Ceri Amphlette (36) sedang menjalani cuti melahirkan selama dua hari ketika dia mulai mengalami kram, tetapi tidak pernah membayangkan apa yang akan terjadi.
Sampai saat itu, ibu (36), yang tinggal di Rugby, Warks, tidak mengalami komplikasi besar selama kehamilannya dan tidak memiliki alasan untuk percaya bahwa akan terjadi sesuatu yang tidak beres.
Khusus untuk Fabulous, manajer pengembangan bisnis Ceri mengatakan: “Kami hamil cukup cepat, hanya sekitar tiga bulan kami mengetahui bahwa kami hamil.
“Saya berusia 33 tahun saat itu dan pasangan saya berusia 34 tahun, jadi kami senang bisa melakukan hal-hal di departemen pengasuhan anak saat kami bertemu di kemudian hari.
“Kehamilan saya relatif lancar, saya menderita diabetes gestasional dan tekanan darah tinggi, tapi tidak ada yang mengkhawatirkan, atau begitulah yang kami duga.”
Pasangan itu telah merencanakan kelahirannya di rumah pada Oktober 2020 ketika dunianya hancur.
“Saya cukup takut dengan rumah sakit dan kemudian kami dikunci, jadi saya ingin memastikan Billy bisa bersama saya,” jelas Ceri.

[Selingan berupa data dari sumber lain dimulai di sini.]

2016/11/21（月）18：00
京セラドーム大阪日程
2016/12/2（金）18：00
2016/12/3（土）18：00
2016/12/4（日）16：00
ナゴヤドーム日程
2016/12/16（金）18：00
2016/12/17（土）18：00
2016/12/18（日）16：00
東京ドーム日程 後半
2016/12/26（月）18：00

“Saya selesai pada tanggal 9 Oktober dan tanggal jatuh tempo saya adalah tanggal 19 – saya mulai mengalami kram pada Jumat malam jadi saya menelepon rumah sakit.

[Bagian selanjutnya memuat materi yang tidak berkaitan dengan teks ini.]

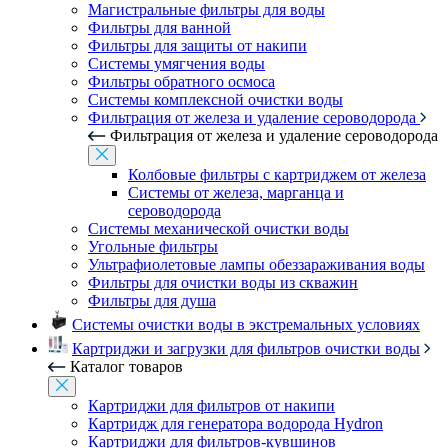
Магистральные фильтры для воды
Фильтры для ванной
Фильтры для защиты от накипи
Системы умягчения воды
Фильтры обратного осмоса
Системы комплексной очистки воды
Фильтрация от железа и удаление сероводорода
Фильтрация от железа и удаление сероводорода
Колбовые фильтры с картриджем от железа
Системы от железа, марганца и
сероводорода
Системы механической очистки воды
Угольные фильтры
Ультрафиолетовые лампы обеззараживания воды
Фильтры для очистки воды из скважин
Фильтры для душа
Системы очистки воды в экстремальных условиях
Картриджи и загрузки для фильтров очистки воды
Каталог товаров
Картриджи для фильтров от накипи
Картридж для генератора водорода Hydron
Картриджи для фильтров-кувшинов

“Saya disuruh memantau dan menelepon nomor kelahiran di rumah begitu jarak kontraksi saya mencapai jarak tertentu.
“Kami mempersiapkan dan menyiapkan kolam kelahiran – masih ada rasa sakit, tapi tidak ada keteraturan.”

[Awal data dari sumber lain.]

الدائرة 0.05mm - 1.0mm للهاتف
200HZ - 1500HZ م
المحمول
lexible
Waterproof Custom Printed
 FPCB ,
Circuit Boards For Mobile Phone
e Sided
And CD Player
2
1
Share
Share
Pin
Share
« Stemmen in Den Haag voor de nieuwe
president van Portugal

Percaya bahwa tidak ada yang salah setelah mengikuti instruksi dari rumah sakit, pasangan itu pergi tidur, namun keesokan paginya kekhawatiran Ceri semakin meningkat.
“Saya memiliki plasenta anterior yang berarti plasenta saya berada di depan dan saya tidak dapat merasakan gerakan dengan kuat,” jelasnya.
“Biasanya saya merasakan beberapa gulungan di pagi hari, namun saya tidak merasakan apa pun.
“Saya memeriksa gula darah saya dan menemukan bahwa kadarnya sangat rendah, yang mungkin merupakan tanda bahwa Anda akan melahirkan, jadi untuk amannya, kami pergi ke rumah sakit untuk diperiksa.”
Ketika mereka tiba di Rumah Sakit Universitas Coventry dan Warwickshire, guru bahasa Inggris Billy (37) ditahan di ruang tunggu karena pembatasan Covid sementara Ceri dirawat di rumah sakit untuk menjalani tes.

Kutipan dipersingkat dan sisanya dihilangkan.